Saved entries
*** Block opens ***

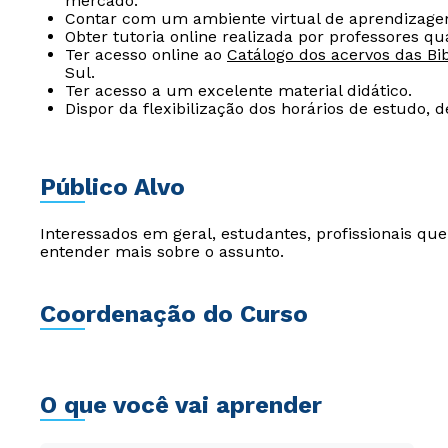
mercado.
Contar com um ambiente virtual de aprendizage
Obter tutoria online realizada por professores qua
Ter acesso online ao
Catálogo dos acervos das Bib
Sul.
Ter acesso a um excelente material didático.
Dispor da flexibilização dos horários de estudo, 
Público Alvo
Interessados em geral, estudantes, profissionais q
entender mais sobre o assunto.
Coordenação do Curso
O que você vai aprender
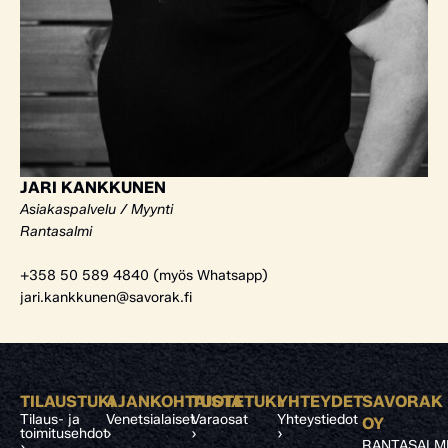
JARI KANKKUNEN
Asiakaspalvelu / Myynti
Rantasalmi
+358 50 589 4840 (myös Whatsapp)
jari.kankkunen@savorak.fi
TILAUSTUKI
AJANKOHTAISTA
TUOTETUKI
YHTEYDET
SAVORAK
Tilaus- ja
Venetsialaiset
Varaosat
Yhteystiedot
OY
toimitusehdot
›
›
›
RANTASALM
›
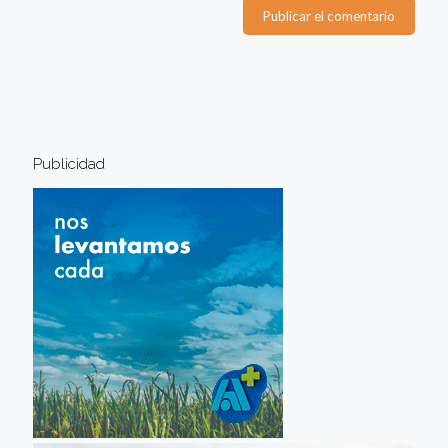
Publicidad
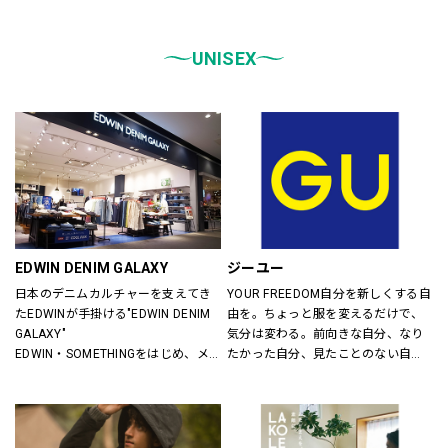
統一しております。
また、メンズ、ウィメンズ、キッズ
などをゾーンに分けて配置し、広
UNISEX
く、明るい店舗で快適なお買物をし
ていただけるよう心がけておりま
す。
どうぞご来店ください。
EDWIN DENIM GALAXY
ジーユー
日本のデニムカルチャーを支えてき
YOUR FREEDOM自分を新しくする自
たEDWINが手掛ける"EDWIN DENIM 
由を。ちょっと服を変えるだけで、
GALAXY"
気分は変わる。前向きな自分、なり
EDWIN・SOMETHINGをはじめ、メ
たかった自分、見たことのない自
ンズ・レディースのデニムを中心に
分。誰だって、まいにち新しい自分
オーセンティックなアイテムからト
に出会える。旬で、心地よい服を。
レンドアイテムまで豊富なランナッ
いまの気分で、もっと自由に。GU
プを取り揃えます。
は、自由。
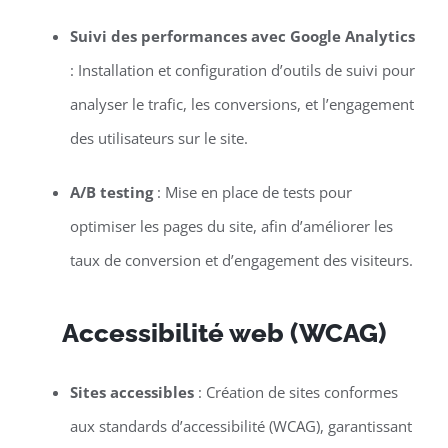
Suivi des performances avec Google Analytics
: Installation et configuration d’outils de suivi pour
analyser le trafic, les conversions, et l’engagement
des utilisateurs sur le site.
A/B testing
: Mise en place de tests pour
optimiser les pages du site, afin d’améliorer les
taux de conversion et d’engagement des visiteurs.
Accessibilité web (WCAG)
Sites accessibles
: Création de sites conformes
aux standards d’accessibilité (WCAG), garantissant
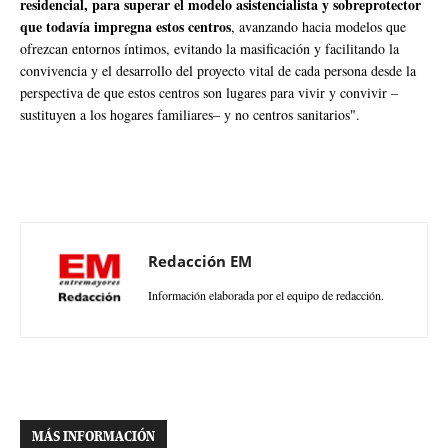
residencial, para superar el modelo asistencialista y sobreprotector
que todavía impregna estos centros
, avanzando hacia modelos que
ofrezcan entornos íntimos, evitando la masificación y facilitando la
convivencia y el desarrollo del proyecto vital de cada persona desde la
perspectiva de que estos centros son lugares para vivir y convivir –
sustituyen a los hogares familiares– y no centros sanitarios".
Redacción EM
Información elaborada por el equipo de redacción.
MÁS INFORMACIÓN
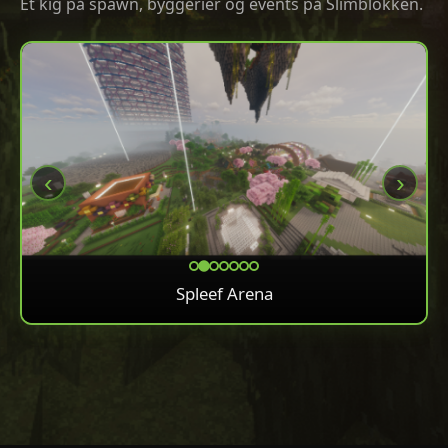
Et kig på spawn, byggerier og events på Slimblokken.
‹
›
Spleef Arena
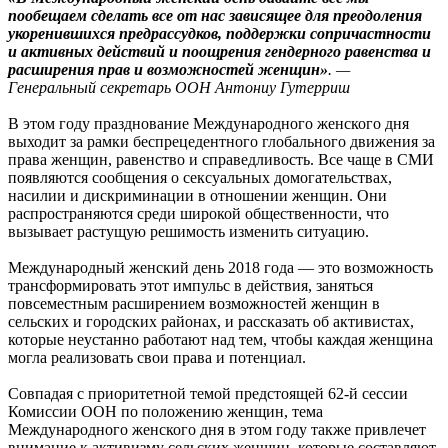
пообещаем сделать все от нас зависящее для преодоления
укоренившихся предрассудков, поддержки сопричастности
и активных действий и поощрения гендерного равенства и
расширения прав и возможностей женщин»
. —
Генеральный секретарь ООН Антониу Гутерриш
В этом году празднование Международного женского дня
выходит за рамки беспрецедентного глобального движения за
права женщин, равенство и справедливость. Все чаще в СМИ
появляются сообщения о сексуальных домогательствах,
насилии и дискриминации в отношении женщин. Они
распространяются среди широкой общественности, что
вызывает растущую решимость изменить ситуацию.
Международный женский день 2018 года — это возможность
трансформировать этот импульс в действия, заняться
повсеместным расширением возможностей женщин в
сельских и городских районах, и рассказать об активистах,
которые неустанно работают над тем, чтобы каждая женщина
могла реализовать свои права и потенциал.
Совпадая с приоритетной темой предстоящей 62-й сессии
Комиссии ООН по положению женщин, тема
Международного женского дня в этом году также привлечет
внимание к активизму сельских женщин, которые составляют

*** Block closes ***

• _Work to complete_
Please retype, exactly as written, every line from the line containing "трансформировать этот импульс" through the last line of the records above, including both of those lines, and nothing else.

• _Problem solution_
трансформировать этот импульс в действия, заняться
повсеместным расширением возможностей женщин в
сельских и городских районах, и рассказать об активистах,
которые неустанно работают над тем, чтобы каждая женщина
могла реализовать свои права и потенциал.
Совпадая с приоритетной темой предстоящей 62-й сессии
Комиссии ООН по положению женщин, тема
Международного женского дня в этом году также привлечет
внимание к активизму сельских женщин, которые составляют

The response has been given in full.